Solar has the potential to power more than just camping showers.
It’s invisible. It boils the kettle, plays music, stops ice cream melting, keeps flocks of cattle from escaping, switches on the Large Hadron Collider in the morning and executes prisoners on death row. It also reliably ends dinner party conversation. For some reason, energy isn't a very inviting topic. Just listen: peak oil, wind farms, coal mining, fracking, solar power, nuclear fusion. Are you still paying attention? I zoned out just typing that.
But as there's going to be a point in the future when we can't harvest energy directly from upset polar bear cubs or icebergs or other things up north, let's take a look at our other options, because there are plans afoot well worthy of cocktail-hour anecdotes.

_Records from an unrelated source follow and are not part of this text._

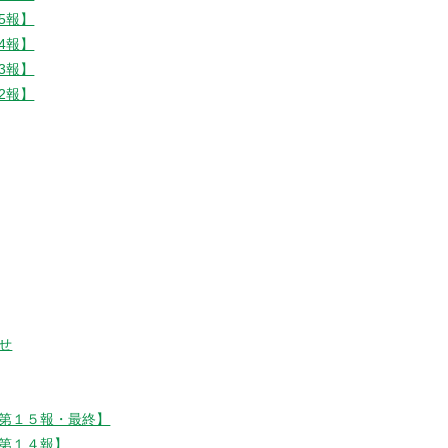
5報】
4報】
3報】
2報】
せ
第１５報・最終】
第１４報】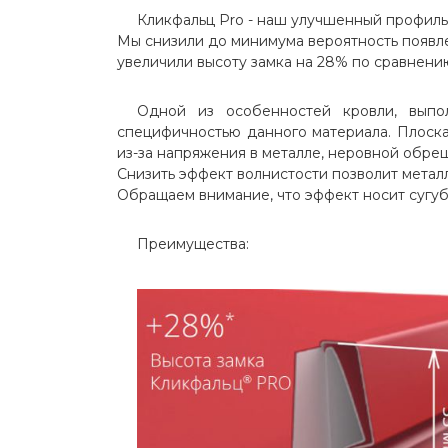
Кликфальц Pro - наш улучшенный профиль
Мы снизили до минимума вероятность появле
ИЗОЛЯЦИОННЫЕ МАТЕРИАЛЫ
увеличили высоту замка на 28% по сравнению
ДЛЯ КРОВЛИ И ФАСАДА
Одной из особенностей кровли, выпол
ВОДОСТОЧНЫЕ СИСТЕМЫ
специфичностью данного материала. Плоска
из-за напряжения в металле, неровной обре
Снизить эффект волнистости позволит метал
ФАСАД
Обращаем внимание, что эффект носит сугуб
ЗАБОРЫ И ОГРАЖДЕНИЯ
Преимущества:
ПРОЧИЕ ТОВАРЫ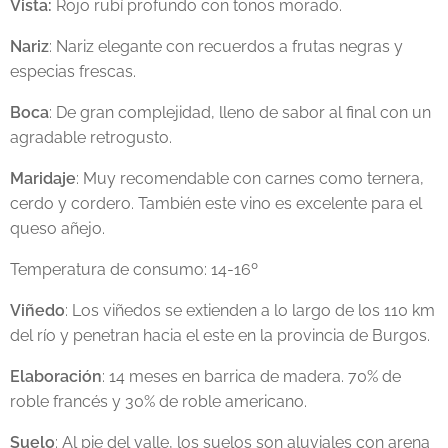
Vista:
Rojo rubí profundo con tonos morado.
Nariz
: Nariz elegante con recuerdos a frutas negras y
especias frescas.
Boca
: De gran complejidad, lleno de sabor al final con un
agradable retrogusto.
Maridaje
: Muy recomendable con carnes como ternera,
cerdo y cordero. También este vino es excelente para el
queso añejo.
Temperatura de consumo: 14-16º
Viñedo
: Los viñedos se extienden a lo largo de los 110 km
del río y penetran hacia el este en la provincia de Burgos.
Elaboración
: 14 meses en barrica de madera. 70% de
roble francés y 30% de roble americano.
Suelo
: Al pie del valle, los suelos son aluviales con arena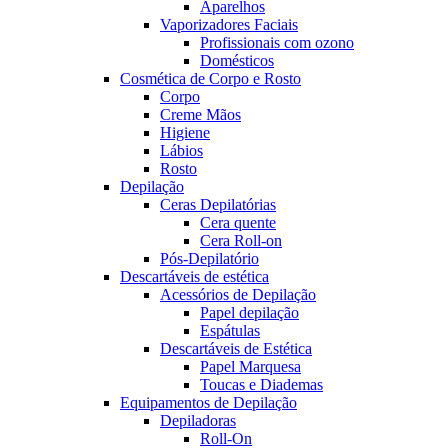
Aparelhos
Vaporizadores Faciais
Profissionais com ozono
Domésticos
Cosmética de Corpo e Rosto
Corpo
Creme Mãos
Higiene
Lábios
Rosto
Depilação
Ceras Depilatórias
Cera quente
Cera Roll-on
Pós-Depilatório
Descartáveis de estética
Acessórios de Depilação
Papel depilação
Espátulas
Descartáveis de Estética
Papel Marquesa
Toucas e Diademas
Equipamentos de Depilação
Depiladoras
Roll-On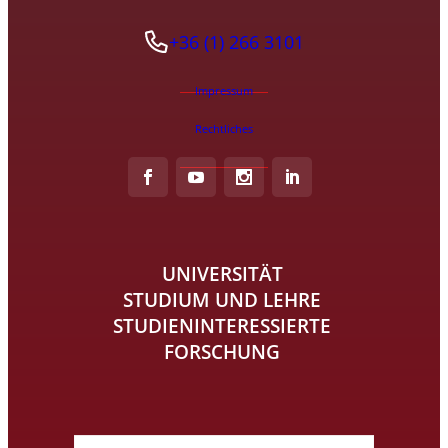
+36 (1) 266 3101
Impressum
Rechtliches
UNIVERSITÄT
STUDIUM UND LEHRE
STUDIENINTERESSIERTE
FORSCHUNG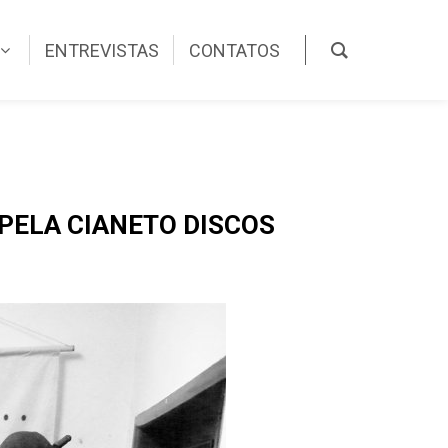
ENTREVISTAS
CONTATOS
PELA CIANETO DISCOS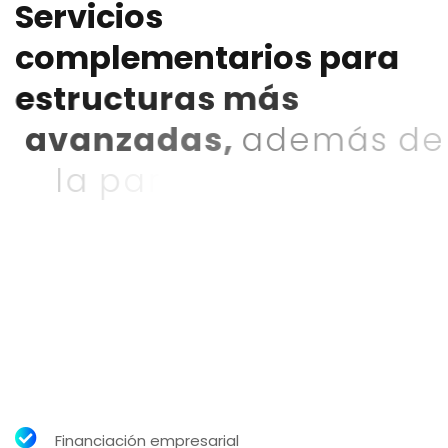
S
e
r
v
i
c
i
o
s
c
o
m
p
l
e
m
e
n
t
a
r
i
o
s
p
a
r
a
e
s
t
r
u
c
t
u
r
a
s
m
á
s
a
v
a
n
z
a
d
a
s
,
a
d
e
m
á
s
d
e
l
a
p
a
r
t
e
f
i
s
c
a
l
y
d
e
c
o
m
p
l
i
a
n
c
e
,
p
o
d
e
m
o
s
a
y
u
d
a
r
t
e
e
n
o
t
r
a
s
á
r
e
a
s
c
l
a
v
e
p
a
r
a
p
r
o
f
e
s
i
o
n
a
l
i
z
a
r
o
e
s
c
a
l
a
r
t
u
n
e
g
o
c
i
o
Financiación empresarial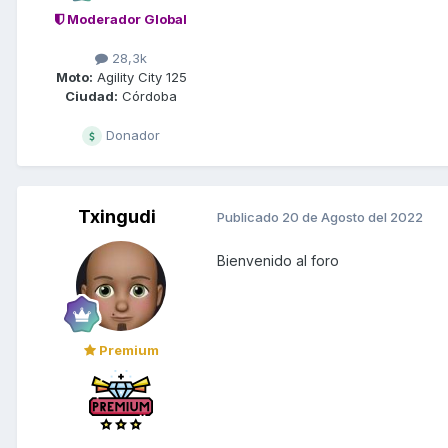
Moderador Global
28,3k
Moto:
Agility City 125
Ciudad:
Córdoba
Donador
Txingudi
Publicado
20 de Agosto del 2022
Bienvenido al foro
Premium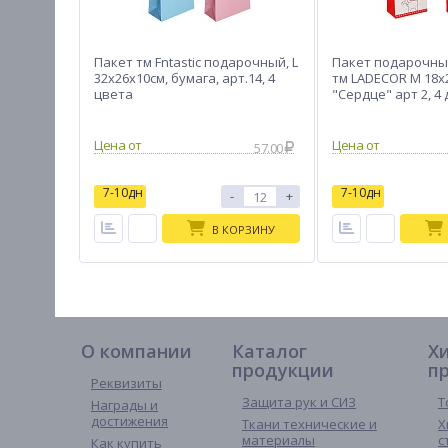
Пакет тм Fntastic подарочный, L
Пакет подарочн
32x26x10см, бумага, арт.14, 4
тм LADECOR M 18x2
цвета
"Сердце" арт 2, 4
57.00
7-10дн
7-10дн
-
+
В КОРЗИНУ
О компании
Каталог
Х
продукции
п
Реквизиты
Защита рук и СИЗ
Т
Награды и
достижения
Ткани технические и
Х
материалы
с
Как купить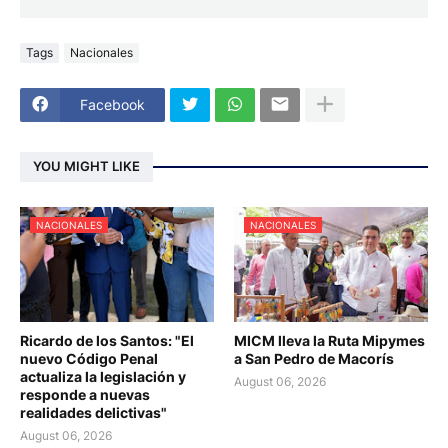
Tags
Nacionales
Facebook
YOU MIGHT LIKE
NACIONALES
NACIONALES
Ricardo de los Santos: "El
MICM lleva la Ruta Mipymes
nuevo Código Penal
a San Pedro de Macorís
actualiza la legislación y
August 06, 2026
responde a nuevas
realidades delictivas"
August 06, 2026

Our sun is actually not a renewable resource. It'll run out of juice in about 4.5 billion years, reckons NASA. But until the year 4,500,002,013 arrives, solar powering things other than camping showers is a pretty cunning idea.
Solar radiation just drops from the sky for free, plus you don't need to buy an exploration permit for it, like you do for mining. You might think those parts of the world that never cloud over ("islands") are probably busy harvesting all that free sun power already. But the Greek islands run on diesel. So do most of the Pacific ones.
That's where Sunergises come in. They're busy running around Fiji installing solar arrays for nothing. The business works on a power-purchase agreement model, explains Nick Worthington, who you might know better as Colenso BBDOís top creative guy.
"So where it might be costing Fijians 90c a kilowatt to generate power using diesel, they might buy it from Sunergise for 30c a kilowatt," Worthington says. The locals make a saving and Sunergise slowly pays down their loan. No-one's making heaps of money from the scheme, but everybody's winning.
Worthington's job is getting businesses on board for installations here - starting with Colenso, then maybe Karen Walker.
Sunergise isn't the only one looking at the sky and doing the maths. Boffins have figured out that just 0.3 percent of the sunlight falling on the Sahara is enough to power the entire European Union, while Saudi Arabia is planning to blow $109 billion on building solar arrays. A study in the Journal of Environmental Studies and Science found once you add on the environmental and social costs to power generation from fossil fuels, renewable energy works out cheaper.
Other energy companies are looking under their feet rather than up into the sky, but what they've spotted won't keep Greenpeace interns up late at night creating negative PR campaigns. Turns out volcanoes have plenty of energy to spare! And if your country isn't rich in geothermal activity, don't let that stop you; former British energy minister Charles Hendry wants to harness Iceland's volcanoes and use them to power the UK. (Iceland is yet to comment on how it feels about this). Chile's looking into it, too - it's got 10 percent of the world's volcanoes.
Finally, Stanford engineers have just figured out how to generate power from poop (well, from microbes that have evolved to produce electricity as they digest plant and animal waste). They have a 30 percent efficiency rate - about the same as solar arrays converting sunlight into energy. It still might not provide great dinner-party chat, but somewhere there's a sad little polar bear sighing in relief.